And on that, Rouge came running into the room. He was built on the same scale as Porthos, and had the same red hair but in a more startling red, from whence his name came. When Porthos had gotten older and thought about it, he’d realized there was a high prevalence of redheads in the village, and it hadn’t taken him very long at all to imagine that all his ancestors must have been very close to their serfs and servants and farmers.
He was wearing a doublet and hose in dark brown velvet and no one—no one would have thought that he was anything but at the very least minor nobility. Of course, Porthos was used to this, to the bourgeoisie and businessmen of Paris putting on airs that dwarfed the nobility. What he wasn’t used to was seeing it in his native village and amid his own friends.
But he had not a moment to feel awkward, as Rouge was grabbing at both his hands, and presently pulling the unresisting Porthos into a joyous embrace and pounding on Porthos’s back in a transport of excitement. “Pierre, you fool,” he said, in turn.
Porthos stepped back and blinked. “Rouge,” he said. And with a look to the side. “And Morgaine. You haven’t changed.”

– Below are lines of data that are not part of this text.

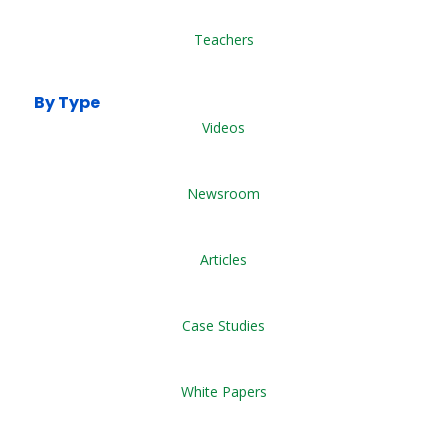
Teachers
By Type
Videos
Newsroom
Articles
Case Studies
White Papers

“Neither have you,” Morgaine said saucily. Her tongue had always overrun her. “Despite that uniform of the musketeers, which I must say becomes you very well.”
“Uh . . . Your clothes become you well too,” Porthos said.
And at this, Rouge let out a peal of laughter. “Indeed. Everything has prospered since my father died, Pierre, everything.” He looked behind Porthos’s shoulder at the men standing in the doorway and said, “But we are being veritable rabble, not bringing your friends in.” He called behind his shoulder, “Jean, Francois, go and get these gentlemen’s horses, and take them to the stable.”
“We’ve brought our own servants, Rouge,” Porthos said. “If your boys show them the stables, they’ll take care of the horses from there.”
“Certainly,” Rouge said. “Oh, certainly.” He turned to two teen boys who’d appeared running. “You heard that, you rascals? Go and help my guests’ servants. And you, gentlemen, come in, do come in.”
Porthos turned to see his friends enter the house, removing their hats. “Rouge,” he said, “allow me to present you my friends. Athos and Aramis, his Majesty’s Musketeers, and D’Artagnan, a guard of Monsieur des Essarts.”
Rouge bowed. “My home is honored by your presence, gentlemen. Please, sit, sit.” He gestured towards the table and they took their places around it. “Morgaine, get them some wine and some bread and whatever meat we might have cooking. Quick, my dear.”
Morgaine scrambled off to obey—which mostly seemed to entail calling to various wenches and helpers. Soon there was a flurry of young females setting plates and food and mugs of wine on the table.
“You’ve done very well for yourself,” Porthos said. “You astonish me. I thought for sure the house and mill had been sold and strangers come in.”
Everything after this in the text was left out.